— Stored data entries —

┄┄┄┄┄┄┄┄┄┄┄┄┄┄┄┄┄┄┄┄

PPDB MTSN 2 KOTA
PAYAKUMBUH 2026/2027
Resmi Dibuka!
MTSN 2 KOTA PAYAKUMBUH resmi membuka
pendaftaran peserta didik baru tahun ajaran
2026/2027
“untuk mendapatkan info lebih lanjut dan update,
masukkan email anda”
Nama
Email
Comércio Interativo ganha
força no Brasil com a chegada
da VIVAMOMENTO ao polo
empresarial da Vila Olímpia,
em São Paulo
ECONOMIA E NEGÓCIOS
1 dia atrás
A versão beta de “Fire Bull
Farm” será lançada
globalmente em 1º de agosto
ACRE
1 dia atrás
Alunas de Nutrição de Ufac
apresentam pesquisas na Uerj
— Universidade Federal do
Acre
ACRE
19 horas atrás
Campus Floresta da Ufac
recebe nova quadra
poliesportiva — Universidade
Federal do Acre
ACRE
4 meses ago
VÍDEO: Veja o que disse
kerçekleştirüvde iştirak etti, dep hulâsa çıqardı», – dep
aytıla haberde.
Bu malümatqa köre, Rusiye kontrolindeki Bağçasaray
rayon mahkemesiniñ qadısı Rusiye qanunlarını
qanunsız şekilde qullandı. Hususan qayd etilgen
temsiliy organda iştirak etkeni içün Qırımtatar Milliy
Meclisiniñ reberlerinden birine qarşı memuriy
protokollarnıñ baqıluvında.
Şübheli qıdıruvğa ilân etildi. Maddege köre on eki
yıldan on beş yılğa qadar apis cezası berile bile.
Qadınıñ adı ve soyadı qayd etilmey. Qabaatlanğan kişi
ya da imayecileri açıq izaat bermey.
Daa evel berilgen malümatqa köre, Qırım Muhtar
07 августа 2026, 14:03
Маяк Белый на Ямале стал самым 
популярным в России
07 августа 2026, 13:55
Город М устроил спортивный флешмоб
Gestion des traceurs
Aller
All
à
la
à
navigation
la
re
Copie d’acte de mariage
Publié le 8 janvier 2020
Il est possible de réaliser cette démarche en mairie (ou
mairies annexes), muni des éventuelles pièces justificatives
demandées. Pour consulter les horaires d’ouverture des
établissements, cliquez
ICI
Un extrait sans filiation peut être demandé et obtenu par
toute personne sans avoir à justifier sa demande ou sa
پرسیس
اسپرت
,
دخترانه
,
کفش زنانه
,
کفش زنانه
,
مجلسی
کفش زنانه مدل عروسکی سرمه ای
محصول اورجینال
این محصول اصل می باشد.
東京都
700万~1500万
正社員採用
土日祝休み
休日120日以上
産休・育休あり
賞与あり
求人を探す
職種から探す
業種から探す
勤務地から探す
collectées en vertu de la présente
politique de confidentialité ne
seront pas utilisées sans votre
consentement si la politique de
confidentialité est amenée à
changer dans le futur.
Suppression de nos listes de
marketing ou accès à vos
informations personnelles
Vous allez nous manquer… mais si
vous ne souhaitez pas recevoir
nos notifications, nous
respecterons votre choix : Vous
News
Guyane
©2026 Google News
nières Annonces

┄┄┄┄┄┄┄┄┄┄┄┄┄┄┄┄┄┄┄┄

From the data above, pick out each line containing "MTSN" and copy it.

PPDB MTSN 2 KOTA
MTSN 2 KOTA PAYAKUMBUH resmi membuka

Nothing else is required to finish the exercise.